What to do when you have a bad boss…and when you hired the bad boss

Misery loves company. Everyone has a bad boss at one time or another but when it’s you, who cares about anyone else? The boss plays favorites, rarely communicates, never seems to get around to your annual review, and dumps his work on you, probably at the last minute.  But if others have survived, you can also. And though it may seem impossible, consider sticking with a bad boss, but with a new perspective in mind.

Move forward instead. A recent article from Korn Ferry suggests moving forward rather than simply running away from a bad situation. “Bailing out of your job because of your boss raises risk of jumping at the first thing to come along. That could put you in an even worse position: a job you don’t like and aren’t well suited for and working for another boss who might not be better.” You’ll never have a better reason to evaluate where you want to go in your career and actively take steps to make it happen.

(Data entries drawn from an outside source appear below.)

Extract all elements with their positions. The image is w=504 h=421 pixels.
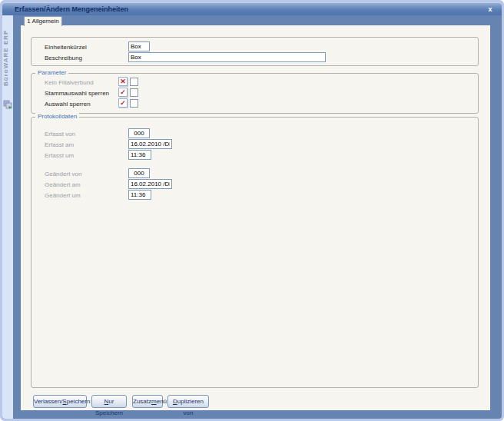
geaendert-von-input[interactable] [128,168,150,178]
erfasst-um-input[interactable] [128,150,151,160]
window-title: Erfassen/Ändern Mengeneinheiten [15,3,128,15]
geaendert-um-input[interactable] [128,190,151,200]
erfasst-um-label: Erfasst um [45,151,74,161]
erfasst-von-input[interactable] [128,128,150,138]
kein-filialverbund-checkbox[interactable] [130,78,138,86]
geaendert-am-input[interactable] [128,179,172,189]
verlassen-speichern-button[interactable]: Verlassen/Speichern [33,395,87,408]
tab-allgemein[interactable]: 1 Allgemein [24,16,62,26]
erfasst-am-input[interactable] [128,139,172,149]
erfasst-am-label: Erfasst am [45,140,74,150]
auswahl-sperren-checkbox[interactable] [130,99,138,108]
dialog-window: Erfassen/Ändern Mengeneinheiten x BüroWA… [0,0,504,421]
group-protokolldaten-title: Protokolldaten [35,113,79,121]
geaendert-von-label: Geändert von [45,169,81,179]
zusatzmenue-button[interactable]: Zusatzmenü [132,395,163,408]
group-protokolldaten: Protokolldaten [31,117,479,388]
auswahl-sperren-state-icon[interactable] [118,98,128,108]
windows-cascade-icon[interactable] [3,100,12,109]
kein-filialverbund-state-icon[interactable] [118,77,128,86]
einheitenkuerzel-label: Einheitenkürzel [45,42,87,52]
stammauswahl-sperren-checkbox[interactable] [130,88,138,97]
auswahl-sperren-label: Auswahl sperren [45,99,91,109]
stammauswahl-sperren-state-icon[interactable] [118,88,128,97]
kein-filialverbund-label: Kein Filialverbund [45,78,94,88]
brand-vertical-label: BüroWARE ERP [2,28,13,88]
beschreibung-label: Beschreibung [45,53,82,63]
nur-speichern-button[interactable]: Nur Speichern [91,395,127,408]
geaendert-am-label: Geändert am [45,180,81,190]
sidebar: BüroWARE ERP [2,15,13,419]
duplizieren-von-button[interactable]: Duplizieren von [167,395,209,408]
erfasst-von-label: Erfasst von [45,129,75,139]
title-bar: Erfassen/Ändern Mengeneinheiten x [2,2,502,15]
dialog-content: Einheitenkürzel Beschreibung Parameter K… [21,25,490,410]
geaendert-um-label: Geändert um [45,191,81,201]
einheitenkuerzel-input[interactable] [128,41,150,51]
stammauswahl-sperren-label: Stammauswahl sperren [45,88,109,98]
window-frame: BüroWARE ERP 1 Allgemein Einheitenkürzel… [2,15,502,419]
beschreibung-input[interactable] [128,52,326,62]
close-icon[interactable]: x [485,5,496,15]
group-parameter-title: Parameter [35,69,68,77]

Gain emotional intelligence. Learning to deal with a bad boss offers terrific opportunities to develop emotional self-control. Managing your reactions and emotions is an invaluable talent that will make you a better leader in the long run.

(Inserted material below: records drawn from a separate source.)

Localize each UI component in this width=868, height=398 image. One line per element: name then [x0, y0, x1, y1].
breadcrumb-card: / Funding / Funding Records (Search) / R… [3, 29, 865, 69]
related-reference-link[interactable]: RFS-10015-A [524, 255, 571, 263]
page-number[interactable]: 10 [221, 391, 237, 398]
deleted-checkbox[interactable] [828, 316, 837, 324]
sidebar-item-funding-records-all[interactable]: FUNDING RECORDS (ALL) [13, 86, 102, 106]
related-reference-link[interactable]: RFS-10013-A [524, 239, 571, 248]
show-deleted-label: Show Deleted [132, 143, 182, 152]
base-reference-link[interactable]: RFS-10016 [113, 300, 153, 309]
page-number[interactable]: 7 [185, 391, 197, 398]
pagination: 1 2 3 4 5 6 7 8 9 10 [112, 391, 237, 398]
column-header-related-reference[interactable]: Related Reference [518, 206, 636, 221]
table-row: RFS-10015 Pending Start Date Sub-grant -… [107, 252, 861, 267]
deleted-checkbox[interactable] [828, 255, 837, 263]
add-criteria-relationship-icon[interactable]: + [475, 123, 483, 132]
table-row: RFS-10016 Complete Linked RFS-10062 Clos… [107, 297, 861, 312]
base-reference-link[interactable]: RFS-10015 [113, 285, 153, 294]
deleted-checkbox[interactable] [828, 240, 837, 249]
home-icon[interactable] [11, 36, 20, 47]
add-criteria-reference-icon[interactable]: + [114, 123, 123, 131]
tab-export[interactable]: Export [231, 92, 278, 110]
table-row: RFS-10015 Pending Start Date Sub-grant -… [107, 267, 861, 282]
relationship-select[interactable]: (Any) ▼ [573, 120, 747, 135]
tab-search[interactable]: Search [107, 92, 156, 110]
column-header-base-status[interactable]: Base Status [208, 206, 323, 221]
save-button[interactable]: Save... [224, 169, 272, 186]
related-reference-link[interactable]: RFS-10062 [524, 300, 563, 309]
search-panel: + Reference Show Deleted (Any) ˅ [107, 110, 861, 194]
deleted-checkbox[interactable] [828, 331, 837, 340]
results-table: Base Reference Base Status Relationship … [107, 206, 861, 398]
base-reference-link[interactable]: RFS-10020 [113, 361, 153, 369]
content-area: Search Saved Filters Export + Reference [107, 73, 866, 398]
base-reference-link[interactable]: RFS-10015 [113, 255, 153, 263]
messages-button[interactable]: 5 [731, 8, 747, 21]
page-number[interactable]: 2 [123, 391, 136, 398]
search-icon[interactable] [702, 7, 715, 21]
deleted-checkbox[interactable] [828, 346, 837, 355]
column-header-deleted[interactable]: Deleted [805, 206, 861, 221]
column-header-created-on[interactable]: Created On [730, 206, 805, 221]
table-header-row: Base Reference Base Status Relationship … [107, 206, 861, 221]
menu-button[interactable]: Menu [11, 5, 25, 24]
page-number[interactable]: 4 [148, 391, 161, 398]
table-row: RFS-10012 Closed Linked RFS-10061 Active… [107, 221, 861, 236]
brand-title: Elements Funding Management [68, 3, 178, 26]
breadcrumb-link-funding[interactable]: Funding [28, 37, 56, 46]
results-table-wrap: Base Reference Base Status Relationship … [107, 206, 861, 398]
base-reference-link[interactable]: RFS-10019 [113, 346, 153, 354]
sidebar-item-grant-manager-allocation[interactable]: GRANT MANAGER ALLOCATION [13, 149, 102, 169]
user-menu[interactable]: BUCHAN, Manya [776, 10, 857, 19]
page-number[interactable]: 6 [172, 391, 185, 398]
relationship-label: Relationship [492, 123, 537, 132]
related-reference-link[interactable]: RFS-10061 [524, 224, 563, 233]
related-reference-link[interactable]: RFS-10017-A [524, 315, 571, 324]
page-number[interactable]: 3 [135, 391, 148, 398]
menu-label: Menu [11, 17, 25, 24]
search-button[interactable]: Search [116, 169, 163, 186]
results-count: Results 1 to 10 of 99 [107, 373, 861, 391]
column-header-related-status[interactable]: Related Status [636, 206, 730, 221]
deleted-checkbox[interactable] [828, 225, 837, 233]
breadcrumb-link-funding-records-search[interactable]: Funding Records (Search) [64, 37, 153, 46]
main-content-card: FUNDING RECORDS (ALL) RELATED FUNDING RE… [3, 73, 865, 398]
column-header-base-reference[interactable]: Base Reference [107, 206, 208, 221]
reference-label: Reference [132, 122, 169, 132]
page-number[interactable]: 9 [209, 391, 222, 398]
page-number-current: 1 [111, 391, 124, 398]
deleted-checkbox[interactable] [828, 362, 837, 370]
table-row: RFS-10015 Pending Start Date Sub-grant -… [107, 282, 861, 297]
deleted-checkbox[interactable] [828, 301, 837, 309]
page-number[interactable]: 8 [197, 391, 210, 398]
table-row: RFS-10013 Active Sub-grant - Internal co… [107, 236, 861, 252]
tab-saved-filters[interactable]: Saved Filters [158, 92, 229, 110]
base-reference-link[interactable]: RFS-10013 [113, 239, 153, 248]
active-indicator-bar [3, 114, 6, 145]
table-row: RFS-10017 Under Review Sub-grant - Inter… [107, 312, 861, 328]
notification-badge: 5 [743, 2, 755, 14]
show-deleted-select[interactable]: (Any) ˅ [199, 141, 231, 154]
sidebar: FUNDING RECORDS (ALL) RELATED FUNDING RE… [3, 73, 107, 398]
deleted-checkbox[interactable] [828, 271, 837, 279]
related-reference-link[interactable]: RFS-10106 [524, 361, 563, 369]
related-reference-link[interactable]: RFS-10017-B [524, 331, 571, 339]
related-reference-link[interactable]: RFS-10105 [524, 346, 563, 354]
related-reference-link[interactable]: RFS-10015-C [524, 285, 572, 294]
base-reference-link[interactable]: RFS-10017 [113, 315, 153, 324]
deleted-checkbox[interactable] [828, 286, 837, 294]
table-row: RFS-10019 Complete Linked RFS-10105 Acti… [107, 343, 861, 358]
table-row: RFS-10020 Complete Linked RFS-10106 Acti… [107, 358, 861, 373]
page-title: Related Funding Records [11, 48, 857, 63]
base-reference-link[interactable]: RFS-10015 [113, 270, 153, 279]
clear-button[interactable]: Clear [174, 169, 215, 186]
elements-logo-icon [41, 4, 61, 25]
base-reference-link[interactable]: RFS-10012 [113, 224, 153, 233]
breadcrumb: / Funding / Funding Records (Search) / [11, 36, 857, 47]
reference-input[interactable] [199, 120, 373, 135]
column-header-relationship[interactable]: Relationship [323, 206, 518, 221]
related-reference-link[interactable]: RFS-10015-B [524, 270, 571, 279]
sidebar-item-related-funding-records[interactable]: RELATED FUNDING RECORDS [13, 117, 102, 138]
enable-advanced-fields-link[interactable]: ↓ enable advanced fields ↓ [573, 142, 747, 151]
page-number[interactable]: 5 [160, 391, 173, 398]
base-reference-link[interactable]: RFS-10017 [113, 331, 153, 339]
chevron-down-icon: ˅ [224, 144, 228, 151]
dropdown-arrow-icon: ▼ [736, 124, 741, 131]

See the positive.  Bad bosses don’t last forever. Either he will move on or you will. While it’s tough, a bad boss can be an invaluable learning experience. “Ironically, people are more likely to learn about compassion and integrity from a bad boss than from a good one,” notes Korn Ferry.  “In the meantime, learn all you can, raise your visibility beyond your immediate team or department, and invest in your network.”

 Face the music.  If you’re noticing a department that has a sharp drop in productivity, a higher number of customer complaints, and once-solid employees jumping ship, read the signs and get to the bottom of it.  “People really don’t leave companies—they leave bosses,” says Korn Ferry. Conducting in-depth exit interviews with departing employees can garner a wealth of information. Compare notes with other exit interviews and be willing to accept the truth of what you find. Maybe it is just one “bad” manager or a reaction to larger, company-wide changes.

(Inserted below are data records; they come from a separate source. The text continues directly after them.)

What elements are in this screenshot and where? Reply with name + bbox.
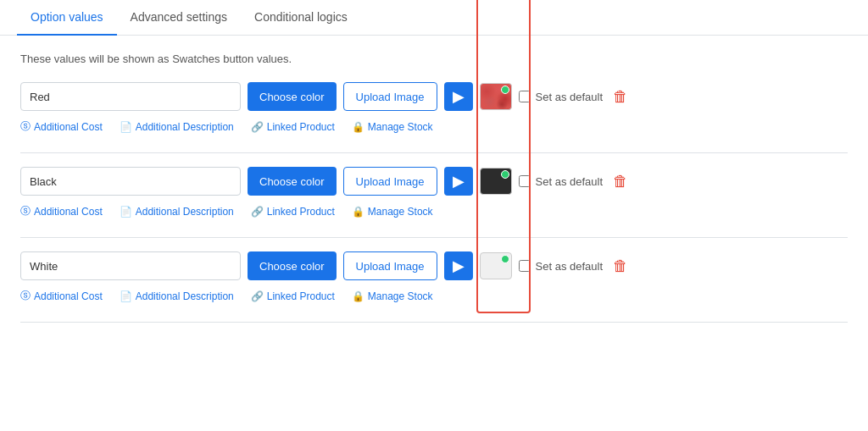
option-controls-1: Choose color Upload Image ▶ Set as defau… bbox=[20, 82, 848, 111]
default-checkbox-1[interactable] bbox=[519, 91, 531, 102]
linked-product-link-2[interactable]: 🔗 Linked Product bbox=[251, 204, 335, 218]
box-icon-2: 🔒 bbox=[352, 206, 364, 218]
link-icon-3: 🔗 bbox=[251, 290, 264, 302]
description-text: These values will be shown as Swatches b… bbox=[20, 52, 848, 65]
swatch-wrapper-1 bbox=[480, 83, 512, 110]
trash-icon-3: 🗑 bbox=[613, 257, 628, 274]
upload-image-button-1[interactable]: Upload Image bbox=[343, 82, 437, 111]
divider-2 bbox=[20, 237, 848, 238]
default-checkbox-3[interactable] bbox=[519, 260, 531, 272]
additional-desc-link-2[interactable]: 📄 Additional Description bbox=[120, 204, 234, 218]
swatch-1 bbox=[480, 83, 512, 110]
upload-image-button-3[interactable]: Upload Image bbox=[343, 251, 437, 280]
dollar-icon-2: ⓢ bbox=[20, 204, 31, 218]
tabs-bar: Option values Advanced settings Conditio… bbox=[0, 0, 868, 36]
trash-icon-1: 🗑 bbox=[613, 88, 628, 105]
option-name-input-3[interactable] bbox=[20, 251, 241, 280]
delete-button-3[interactable]: 🗑 bbox=[609, 254, 632, 279]
manage-stock-link-2[interactable]: 🔒 Manage Stock bbox=[352, 204, 433, 218]
swatch-dot-1 bbox=[501, 86, 509, 94]
option-row-3: Choose color Upload Image ▶ Set as defau… bbox=[20, 251, 848, 315]
default-checkbox-2[interactable] bbox=[519, 175, 531, 187]
swatch-dot-2 bbox=[501, 170, 509, 179]
option-row-2: Choose color Upload Image ▶ Set as defau… bbox=[20, 167, 848, 230]
dollar-icon-3: ⓢ bbox=[20, 289, 31, 303]
tab-option-values[interactable]: Option values bbox=[17, 0, 117, 36]
choose-color-button-3[interactable]: Choose color bbox=[248, 251, 337, 280]
set-as-default-label-1: Set as default bbox=[519, 91, 604, 103]
linked-product-link-1[interactable]: 🔗 Linked Product bbox=[251, 119, 335, 134]
tab-conditional-logics[interactable]: Conditional logics bbox=[241, 0, 361, 36]
expand-button-2[interactable]: ▶ bbox=[444, 167, 473, 196]
set-as-default-label-2: Set as default bbox=[519, 175, 604, 188]
additional-cost-link-1[interactable]: ⓢ Additional Cost bbox=[20, 119, 103, 134]
option-name-input-1[interactable] bbox=[20, 82, 241, 111]
delete-button-1[interactable]: 🗑 bbox=[609, 85, 632, 109]
additional-desc-link-3[interactable]: 📄 Additional Description bbox=[120, 289, 234, 303]
divider-3 bbox=[20, 322, 848, 323]
link-icon: 🔗 bbox=[251, 121, 264, 133]
choose-color-button-2[interactable]: Choose color bbox=[248, 167, 337, 196]
set-as-default-label-3: Set as default bbox=[519, 260, 604, 273]
manage-stock-link-1[interactable]: 🔒 Manage Stock bbox=[352, 119, 433, 134]
additional-desc-link-1[interactable]: 📄 Additional Description bbox=[120, 119, 234, 134]
doc-icon-3: 📄 bbox=[120, 290, 132, 302]
expand-button-1[interactable]: ▶ bbox=[444, 82, 473, 111]
dollar-icon: ⓢ bbox=[20, 119, 31, 134]
link-icon-2: 🔗 bbox=[251, 206, 264, 218]
swatch-3 bbox=[480, 252, 512, 279]
box-icon-3: 🔒 bbox=[352, 290, 364, 302]
main-content: These values will be shown as Swatches b… bbox=[0, 36, 868, 353]
doc-icon: 📄 bbox=[120, 121, 132, 133]
option-controls-2: Choose color Upload Image ▶ Set as defau… bbox=[20, 167, 848, 196]
option-links-1: ⓢ Additional Cost 📄 Additional Descripti… bbox=[20, 111, 848, 146]
additional-cost-link-3[interactable]: ⓢ Additional Cost bbox=[20, 289, 103, 303]
doc-icon-2: 📄 bbox=[120, 206, 132, 218]
box-icon: 🔒 bbox=[352, 121, 364, 133]
option-row-1: Choose color Upload Image ▶ Set as defau… bbox=[20, 82, 848, 146]
option-name-input-2[interactable] bbox=[20, 167, 241, 196]
delete-button-2[interactable]: 🗑 bbox=[609, 169, 632, 194]
expand-button-3[interactable]: ▶ bbox=[444, 251, 473, 280]
swatch-2 bbox=[480, 168, 512, 195]
trash-icon-2: 🗑 bbox=[613, 173, 628, 190]
divider-1 bbox=[20, 152, 848, 153]
tab-advanced-settings[interactable]: Advanced settings bbox=[117, 0, 241, 36]
additional-cost-link-2[interactable]: ⓢ Additional Cost bbox=[20, 204, 103, 218]
option-links-2: ⓢ Additional Cost 📄 Additional Descripti… bbox=[20, 196, 848, 230]
option-links-3: ⓢ Additional Cost 📄 Additional Descripti… bbox=[20, 280, 848, 315]
expand-icon-3: ▶ bbox=[453, 257, 465, 275]
option-controls-3: Choose color Upload Image ▶ Set as defau… bbox=[20, 251, 848, 280]
expand-icon-2: ▶ bbox=[453, 172, 465, 191]
expand-icon-1: ▶ bbox=[453, 87, 465, 106]
upload-image-button-2[interactable]: Upload Image bbox=[343, 167, 437, 196]
linked-product-link-3[interactable]: 🔗 Linked Product bbox=[251, 289, 335, 303]
choose-color-button-1[interactable]: Choose color bbox=[248, 82, 337, 111]
swatch-dot-3 bbox=[501, 255, 509, 263]
manage-stock-link-3[interactable]: 🔒 Manage Stock bbox=[352, 289, 433, 303]
page-container: Option values Advanced settings Conditio… bbox=[0, 0, 868, 431]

Communicate changes. Some people would rather run than face the unknowns of coming change in an organization. Combat that fear with good communication early on. Heather Huhman writes in a recent article, “…be specific about how [changes] will affect them on an individual level. Meet with concerned employees and explain what will be different…. The key here is to be open and honest, so they aren’t left to fill in the blanks with worst-case scenarios. Also, show them how these changes will be an improvement for them and the organization in the long-run.”

Evaluate management.  While organizational changes may cause employees to leave, more often their manager is the culprit. Act quickly to understand what employees aren’t getting from management and provide managers with specific feedback and training. If necessary, use an outside firm like Leadership Alliance to conduct interviews and offer unbiased feedback and recommendations with a Workplace Assessment. Lastly, follow up on your managers’ progress by continuing to collect feedback from the team.

Rebuild confidence. Get on the offensive and take steps to rebuild confidence that things are turning around. Huhman also writes, “Don’t gloss over issues that cause people to leave. Instead, openly address them and search for a solution. After all, loyal employees deserve both an explanation and reassurance. Let them know you have a clear plan….as well as a realistic timeline for those improvements.  When bumps in the road arise, don’t try to hide them. Employees would rather know there was a setback than be lied to. Because when the truth does come out, it will give them a new reason to leave.”